In summary, the clinical trials conducted for entinostat have been extensive and multifaceted, spanning from early Phase I safety studies to large-scale Phase III efficacy trials in various malignancies. The detailed investigations have demonstrated that:

- Entinostat, a selective HDAC inhibitor with a favorable pharmacokinetic profile, functions by reversing epigenetic silencing and modulating the tumor immune microenvironment, leading to antitumor activity.

- Completed trials in breast cancer, lung cancer, melanoma, RCC, prostate, pancreatic, and pediatric malignancies have validated its safety and provided early evidence of therapeutic benefit. Notably, combination regimens—especially in hormone receptor–positive advanced breast cancer and in studies involving immune checkpoint inhibitors—have shown particularly encouraging results.

- Ongoing trials are focused on evaluating entinostat in combination with cancer lysate vaccines, immune checkpoint inhibitors, targeted therapies, and chemotherapy. The results from these trials will further refine the dosing strategies and patient selection criteria, utilizing pharmacodynamic biomarkers to optimize treatment outcomes.

- The implications of these clinical trials are far reaching, as the incorporation of epigenetic therapy with entinostat is not only poised to reverse therapeutic resistance but also to enhance immune responsiveness in various cancers. This multifaceted approach may set a new paradigm in combination cancer therapy, improving survival outcomes and quality of life for patients.

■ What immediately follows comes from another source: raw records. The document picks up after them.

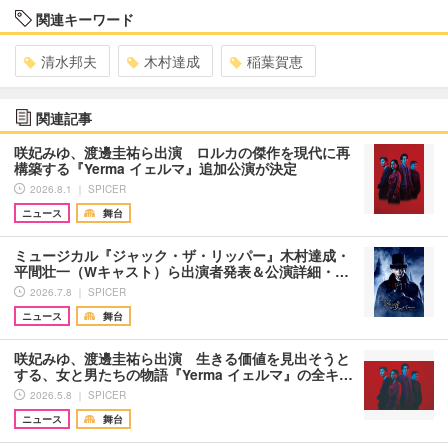
関連キーワード
清水邦夫
木村達成
稲葉賀恵
関連記事
咲妃みゆ、渡邊圭祐ら出演 ロルカの傑作を現代に再
構築する『Yerma イェルマ』追加公演が決定
2026.8.1 ｜ SPICER
ニュース
舞台
ミュージカル『ジャック・ザ・リッパー』木村達成・
平間壮一（Wキャスト）ら出演者発表＆公演詳細・…
2026.7.8 ｜ SPICER
ニュース
舞台
咲妃みゆ、渡邊圭祐ら出演 生きる価値を見出そうと
する、女と男たちの物語『Yerma イェルマ』の全キ…
2026.5.8 ｜ SPICER
ニュース
舞台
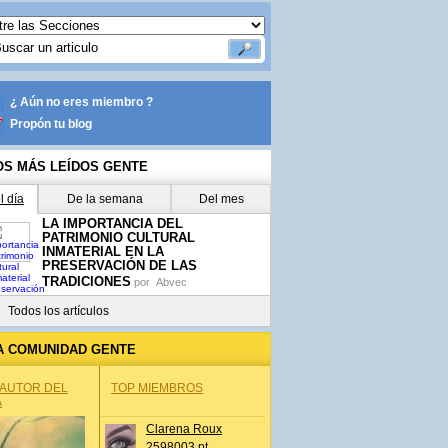
¿ Aún no eres miembro ?
Propón tu blog
OS MÁS LEÍDOS GENTE
l día
De la semana
Del mes
LA IMPORTANCIA DEL
PATRIMONIO CULTURAL
INMATERIAL EN LA
PRESERVACIÓN DE LAS
TRADICIONES
por
Abvec
Todos los artículos
A COMUNIDAD GENTE
 AUTOR DEL
TOP MIEMBROS
A
Clarena Roux
2598003 pt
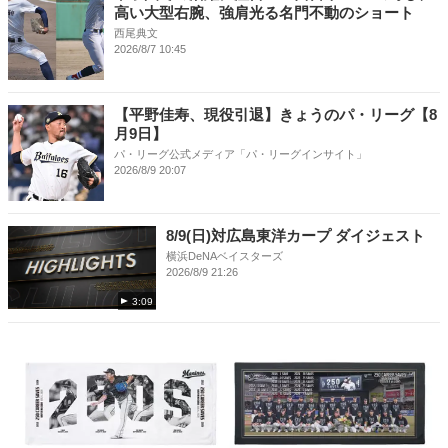
高い大型右腕、強肩光る名門不動のショート
西尾典文
2026/8/7 10:45
【平野佳寿、現役引退】きょうのパ・リーグ【8
月9日】
パ・リーグ公式メディア「パ・リーグインサイト」
2026/8/9 20:07
8/9(日)対広島東洋カープ ダイジェスト
横浜DeNAベイスターズ
2026/8/9 21:26
3:09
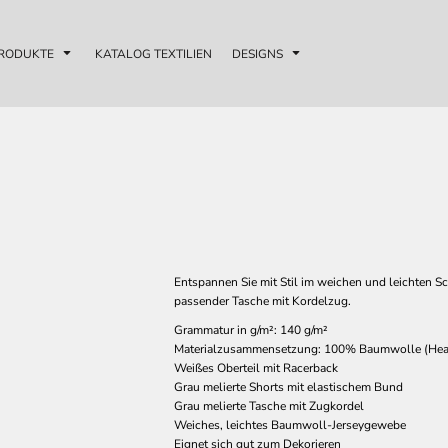
RODUKTE
KATALOG TEXTILIEN
DESIGNS
Entspannen Sie mit Stil im weichen und leichten S
passender Tasche mit Kordelzug.
Grammatur in g/m²: 140 g/m²
Materialzusammensetzung: 100% Baumwolle (Heat
Weißes Oberteil mit Racerback
Grau melierte Shorts mit elastischem Bund
Grau melierte Tasche mit Zugkordel
Weiches, leichtes Baumwoll-Jerseygewebe
Eignet sich gut zum Dekorieren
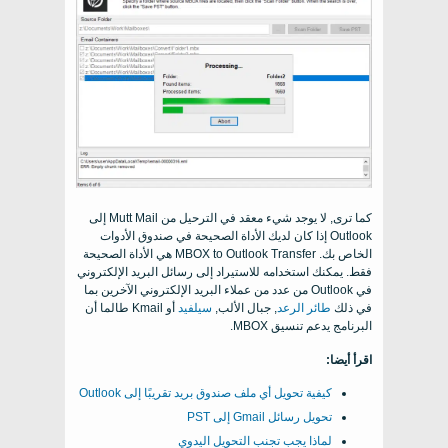
كما ترى, لا يوجد شيء معقد في الترحيل من Mutt Mail إلى
Outlook إذا كان لديك الأداة الصحيحة في صندوق الأدوات
الخاص بك. MBOX to Outlook Transfer هي الأداة الصحيحة
فقط. يمكنك استخدامه للاستيراد إلى رسائل البريد الإلكتروني
في Outlook من عدد من عملاء البريد الإلكتروني الآخرين بما
في ذلك
طائر الرعد
, جبال الألب,
سيلفيد
أو Kmail طالما أن
البرنامج يدعم تنسيق MBOX.
اقرأ أيضا:
كيفية تحويل أي ملف صندوق بريد تقريبًا إلى Outlook
تحويل رسائل Gmail إلى PST
لماذا يجب تجنب التحويل اليدوي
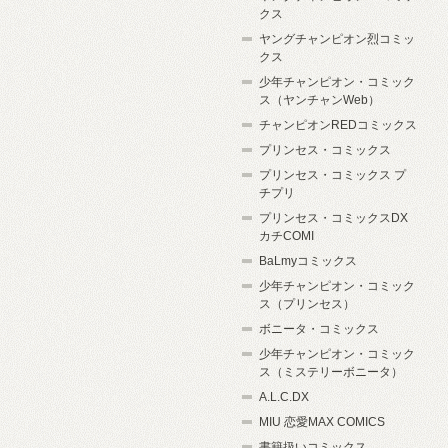
クス
ヤングチャンピオン烈コミッ
クス
少年チャンピオン・コミック
ス（ヤンチャンWeb）
チャンピオンREDコミックス
プリンセス・コミックス
プリンセス・コミックス プ
チプリ
プリンセス・コミックスDX
カチCOMI
BaLmyコミックス
少年チャンピオン・コミック
ス（プリンセス）
ボニータ・コミックス
少年チャンピオン・コミック
ス（ミステリーボニータ）
A.L.C.DX
MIU 恋愛MAX COMICS
書籍扱いコミックス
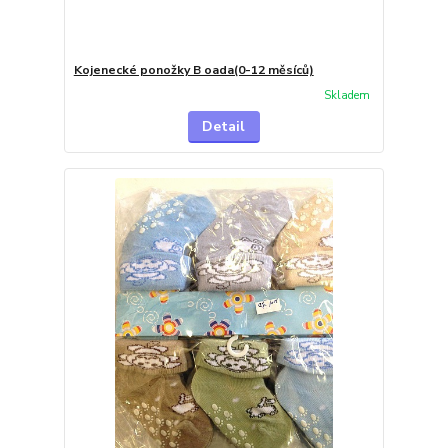
Kojenecké ponožky B oada(0-12 měsíců)
Skladem
Detail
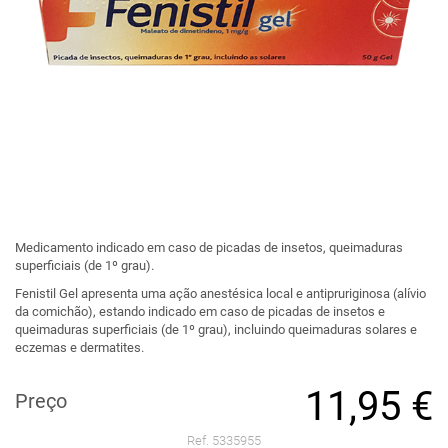
Medicamento indicado em caso de picadas de insetos, queimaduras
superficiais (de 1º grau).
Fenistil Gel apresenta uma ação anestésica local e antipruriginosa (alívio
da comichão), estando indicado em caso de picadas de insetos e
queimaduras superficiais (de 1º grau), incluindo queimaduras solares e
eczemas e dermatites.
11,95 €
Preço
Ref. 5335955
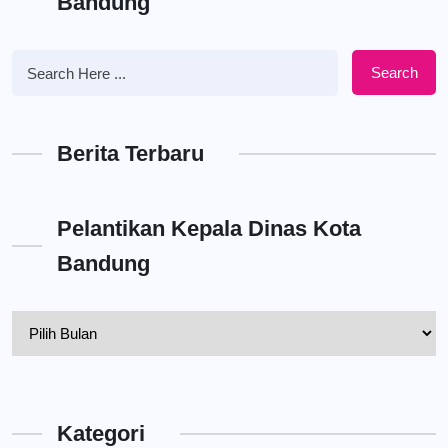
Bandung
Search
Berita Terbaru
Pelantikan Kepala Dinas Kota
Bandung
Pelantikan
Kepala
Dinas
Kota
Kategori
Bandung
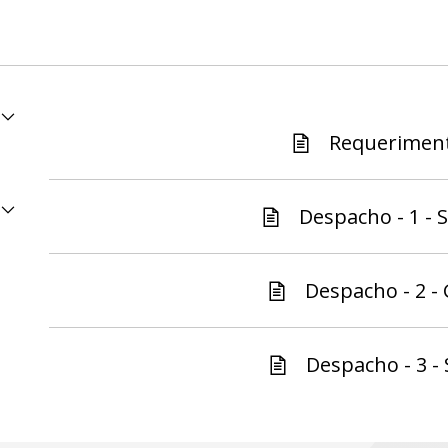
Requeriment
Despacho - 1 - S
Despacho - 2 -
Despacho - 3 - 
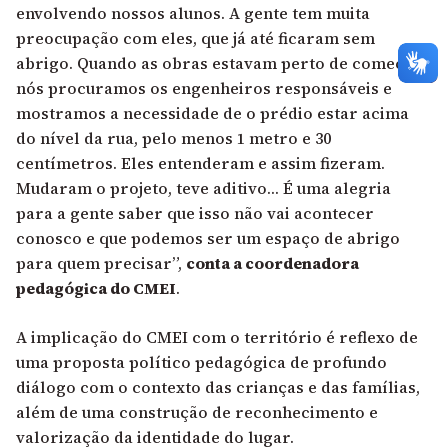
envolvendo nossos alunos. A gente tem muita
preocupação com eles, que já até ficaram sem
abrigo. Quando as obras estavam perto de começar,
nós procuramos os engenheiros responsáveis e
mostramos a necessidade de o prédio estar acima
do nível da rua, pelo menos 1 metro e 30
centímetros. Eles entenderam e assim fizeram.
Mudaram o projeto, teve aditivo… É uma alegria
para a gente saber que isso não vai acontecer
conosco e que podemos ser um espaço de abrigo
para quem precisar”,
conta a coordenadora
pedagógica do CMEI
.
A implicação do CMEI com o território é reflexo de
uma proposta político pedagógica de profundo
diálogo com o contexto das crianças e das famílias,
além de uma construção de reconhecimento e
valorização da identidade do lugar.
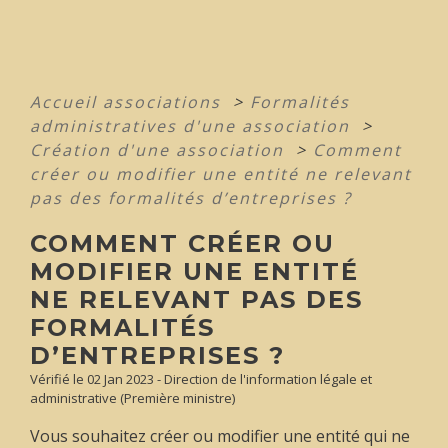
Accueil associations
>
Formalités
administratives d'une association
>
Création d'une association
>
Comment
créer ou modifier une entité ne relevant
pas des formalités d’entreprises ?
COMMENT CRÉER OU
MODIFIER UNE ENTITÉ
NE RELEVANT PAS DES
FORMALITÉS
D’ENTREPRISES ?
Vérifié le 02 Jan 2023 - Direction de l'information légale et
administrative (Première ministre)
Vous souhaitez créer ou modifier une entité qui ne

In conclusion, entinostat represents a promising agent in the evolving landscape of cancer treatment. Its successful integration into combination regimens has the potential to overcome significant resistance mechanisms and improve the efficacy of existing therapies. The breadth of clinical trials—from Phase I safety assessments to large Phase III efficacy studies—demonstrates robust engagement across multiple cancer types and patient populations. As ongoing and future trials continue to unravel the biomarker correlations and mechanistic nuances of entinostat’s action, the prospect for its regulatory approval and incorporation into standard treatment protocols becomes increasingly tangible. This journey not only exemplifies the translational potential of epigenetic modifiers in oncology but also heralds a future in which personalized, biomarker-driven therapeutic strategies lead to improved outcomes for a broad spectrum of cancer patients.